◆ **Description of the task**
Each line below from the one containing "me qëllim të" through the one containing "ARTIKUJ TË NGJAJSHËM" is to be given again exactly, and no line outside that span.
Exercise data START
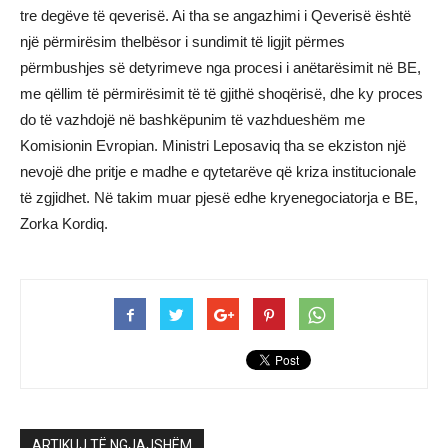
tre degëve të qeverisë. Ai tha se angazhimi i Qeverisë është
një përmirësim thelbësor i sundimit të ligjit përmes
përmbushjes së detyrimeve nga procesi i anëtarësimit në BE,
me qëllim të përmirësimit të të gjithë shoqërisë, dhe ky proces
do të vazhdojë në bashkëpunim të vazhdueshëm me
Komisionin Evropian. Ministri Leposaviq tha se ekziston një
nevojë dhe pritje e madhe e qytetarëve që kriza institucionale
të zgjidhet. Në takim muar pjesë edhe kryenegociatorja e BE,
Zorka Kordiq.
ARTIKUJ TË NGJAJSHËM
Exercise data END
Exercise data START
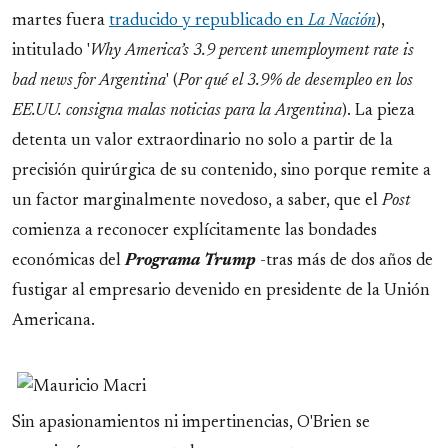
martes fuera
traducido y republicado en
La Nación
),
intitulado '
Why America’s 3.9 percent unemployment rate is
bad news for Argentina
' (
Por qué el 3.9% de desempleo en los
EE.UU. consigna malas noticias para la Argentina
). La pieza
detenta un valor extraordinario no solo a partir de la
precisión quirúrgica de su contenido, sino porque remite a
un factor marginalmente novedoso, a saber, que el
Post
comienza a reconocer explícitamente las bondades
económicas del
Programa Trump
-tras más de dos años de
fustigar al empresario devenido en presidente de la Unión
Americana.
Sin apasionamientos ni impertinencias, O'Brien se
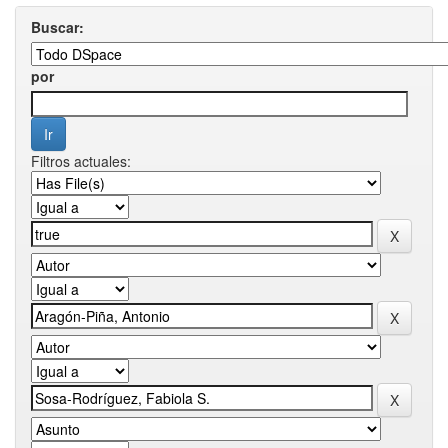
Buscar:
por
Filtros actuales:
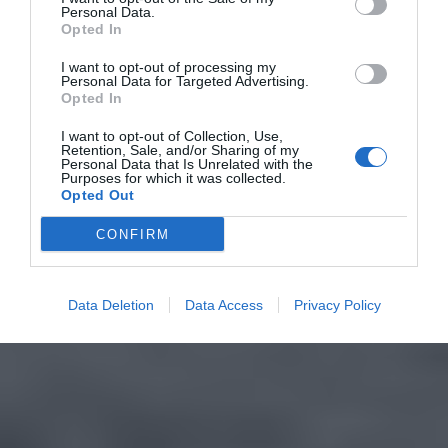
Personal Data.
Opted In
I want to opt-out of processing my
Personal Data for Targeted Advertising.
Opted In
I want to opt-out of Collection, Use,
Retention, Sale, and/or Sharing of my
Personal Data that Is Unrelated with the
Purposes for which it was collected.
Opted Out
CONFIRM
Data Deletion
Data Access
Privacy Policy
Exercise data END
Exercise data START
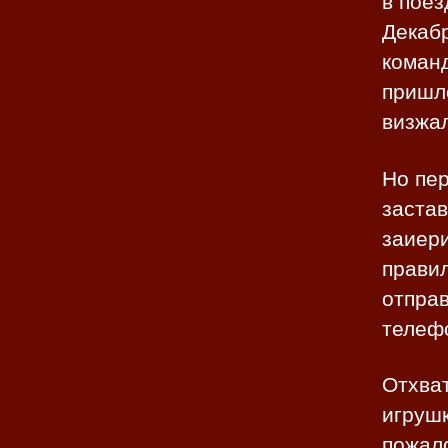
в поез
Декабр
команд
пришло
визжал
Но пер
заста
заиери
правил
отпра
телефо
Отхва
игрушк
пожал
Exercise data END
◆ **Task response**
me qëllim të përmirësimit të të gjithë shoqërisë, dhe ky proces
do të vazhdojë në bashkëpunim të vazhdueshëm me
Komisionin Evropian. Ministri Leposaviq tha se ekziston një
nevojë dhe pritje e madhe e qytetarëve që kriza institucionale
të zgjidhet. Në takim muar pjesë edhe kryenegociatorja e BE,
Zorka Kordiq.
ARTIKUJ TË NGJAJSHËM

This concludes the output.